A method was presented which consists in identifying virtual choreographies as sets of behaviors within a broader context, by combining three sources of data—observations, meters, and computer logs—so that here can obtain more contextualized results regarding users’ final consumption, thus enabling the creation of new methodological approaches that help solve the problem identified by Berges et al. 

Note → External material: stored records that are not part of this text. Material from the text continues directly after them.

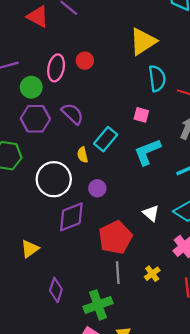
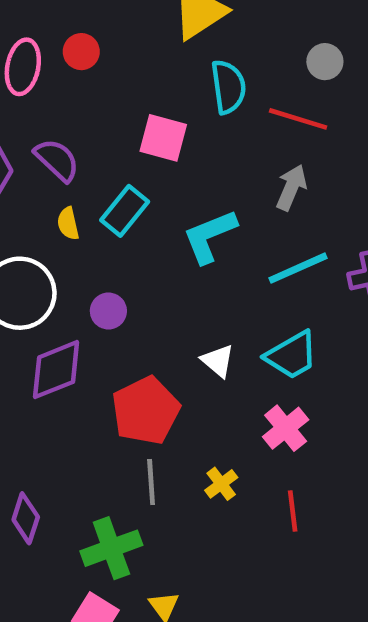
pink square: (141, 115) -> (163, 138), moved, size x1.5
yellow semicircle: (83, 155) -> (68, 223), moved

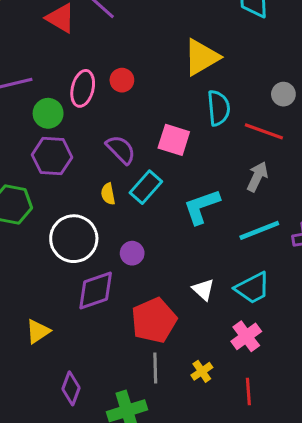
purple semicircle: (57, 160) -> (121, 150), moved

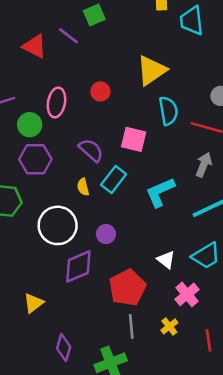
red circle: (122, 80) -> (100, 91), moved
pink cross: (246, 336) -> (187, 294), moved

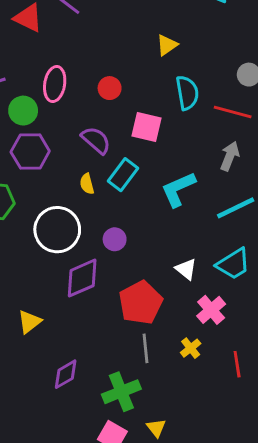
yellow triangle: (152, 70) -> (167, 45), size x0.6
red circle: (100, 91) -> (110, 88), moved
purple diamond: (64, 348) -> (66, 374), turned 44

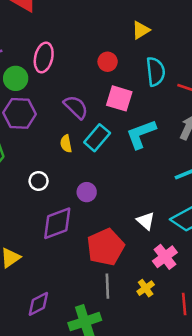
red circle: (110, 88) -> (108, 62), moved
cyan L-shape: (178, 189) -> (141, 134), moved
white circle: (57, 230) -> (39, 181), size x0.5

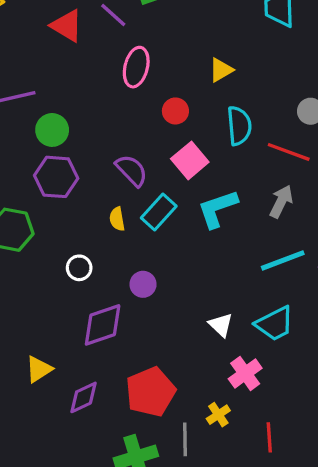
pink ellipse: (44, 57) -> (136, 67), moved
pink square: (119, 98) -> (190, 160), turned 32
red pentagon: (106, 247) -> (151, 392), moved
gray line: (107, 286) -> (185, 439), moved
purple diamond: (38, 304) -> (83, 397), moved

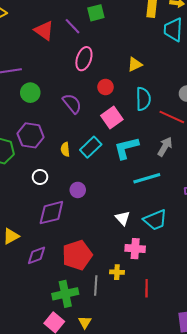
purple semicircle: (132, 170) -> (72, 104), moved
purple hexagon: (56, 177) -> (31, 135), moved
cyan line: (283, 260) -> (147, 178), moved
pink cross: (245, 373) -> (135, 249), turned 36
yellow cross: (218, 415) -> (117, 272), turned 32

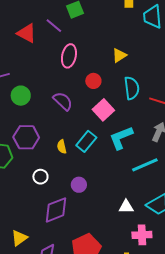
white triangle: (123, 218) -> (126, 207), turned -42

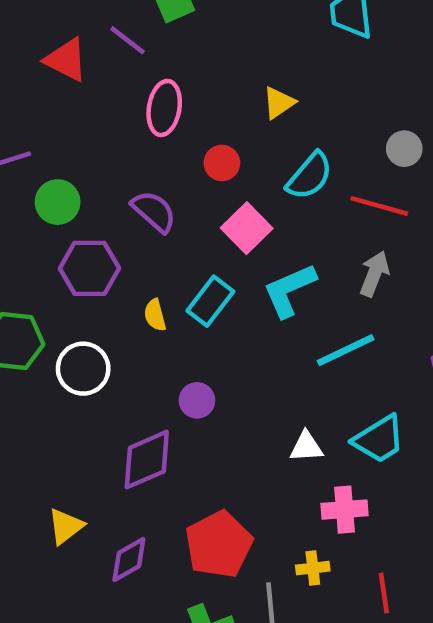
cyan semicircle: (132, 88) -> (310, 176), turned 50
purple hexagon: (26, 137) -> (89, 268), moved
white circle: (40, 177) -> (83, 369), moved, size x1.5

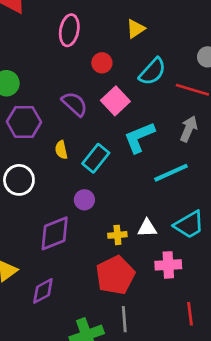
purple semicircle: (154, 211) -> (75, 104), moved
cyan rectangle: (210, 301) -> (96, 158), moved
red pentagon: (219, 544) -> (115, 275), moved
yellow cross: (313, 568) -> (117, 235), moved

. These choreographies can be assessed as targets for behavioral change by analysing their energy consumption impact and their potential for successful behavior change. If only isolated actions were used as an analysis parameter, behavior change success would be erratic because there would be no distinction, for example, between leaving the computer for a short while for nature’s call or leaving it for longer periods (e.g., lunchtime). This lack of contextual meaning would result in less targeted efforts. Moreover, the awareness of actual energy consumption impact by choreography instead of individual actions enables prioritization of behavior-change efforts, towards those with the greatest impact potential in energy consumption.
The proposed method makes it possible to identify behaviors with a richer semantic context (differentiating going out to lunch from going out to a meeting, for example), which allows for greater clarity in identifying the incentives to be generated for each action detected. Moreover, by associating each behavior with the effect on the target variable that is intended to be affected (in this case, energy consumption), here can identify the behaviors whose change is most effective, thus reducing the potential to generate contradictory incentives.

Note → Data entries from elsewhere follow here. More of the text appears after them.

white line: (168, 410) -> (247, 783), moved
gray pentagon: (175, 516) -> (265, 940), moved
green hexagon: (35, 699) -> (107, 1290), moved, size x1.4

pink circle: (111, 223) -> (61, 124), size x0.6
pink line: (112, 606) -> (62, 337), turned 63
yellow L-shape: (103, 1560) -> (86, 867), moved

In the specific case under study, which aimed to identify the behaviors related to the energy consumption of users in office buildings, five of the actions studied were identified as actions that users usually perform and that can be subject to behavioral change, thus generating a reduction in energy consumption. In this sense, a direct implication of this methodology of identifying behaviors that could be changed was relevant for the design of a gamified mobile application aimed at reducing energy consumption in offices.